In 2019 there is a thinning that continued – the loss of the Hurra room – one of two side-by-side black-walled sweatbox bars that were the lungs of the long weekend. Gaukurinn next door did it alone this year, with the backbone venue of the Art Gallery just metres across the street.
There feels like less acts – a notably thin off-venue offering meant there was very little sense of the festival on the parka-shop-lined main drag, and not so many acts in the old cinema either. Some conversations heard amongst veterans were portentous but it’s the more recent explorers of this festival who were effusive and engaged by it. The 50/50 gender parity installed at Airwaves is something other festivals will struggle to match for years to come. And then there’s the music. The booking is still very strong. Discovery is high on the agenda and the bristle of new, brilliant acts is a nightly occurrence.

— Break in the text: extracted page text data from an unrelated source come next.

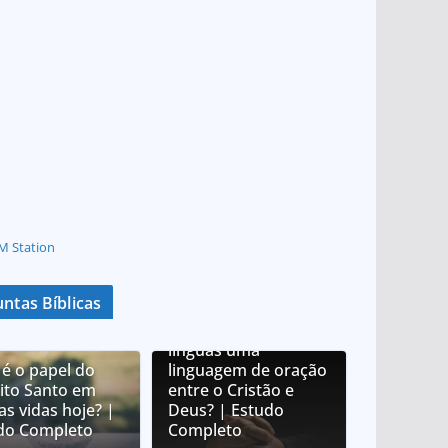
M Station
ntas Bíblicas
O que é orar em
línguas? É orar em
línguas uma
 é o papel do
linguagem de oração
rito Santo em
entre o Cristão e
as vidas hoje? |
Deus? | Estudo
do Completo
Completo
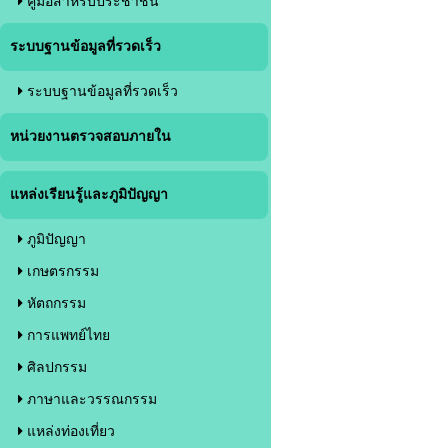
คู่มือสำหรับประชาชน
ระบบฐานข้อมูลที่รวดเร็ว
ระบบฐานข้อมูลที่รวดเร็ว
หน่วยงานตรวจสอบภายใน
แหล่งเรียนรู้และภูมิปัญญา
ภูมิปัญญา
เกษตรกรรม
หัตถกรรม
การแพทย์ไทย
ศิลปกรรม
ภาษาและวรรณกรรม
แหล่งท่องเที่ยว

With this in mind, here are the best fresh acts we caught over this northern weekender.
1.
Georgia
We saw some solo pop acts crash over the weekend but Georgia soared. Bringing every set of arms into the air across the entire Art Gallery is no mean feat. Shiny, perfect pop bangers and her orchestrating the party while darting in and out from behind her kit.
2.
W. H. Lung
A Manchester band who were box fresh yet raw, tight yet chaotic. Punching the ceiling in Gaukurinn, falling into the crowd and tearing through 10-minute sprawling, synth-rock epics.
3.
Akkan
We needed something special at 1am, and we could NOT have walked into a better room than the basement of the Hard Rock Cafe, as Barcelona duo Akkan were playing. No laptop in sight, one of them on controllers and the other on digital percussion – the recorded versions of their fruity, balmy electronics are brought up to a fever pitch making everyone dance.
4.
Penelope Isles
A Brighton band who are more than the sum of their parts, the initial pastoral feel has a strong edge and some extra-keen tunes in the bag, with brother-sister harmonies and perfect fuzzy riffs.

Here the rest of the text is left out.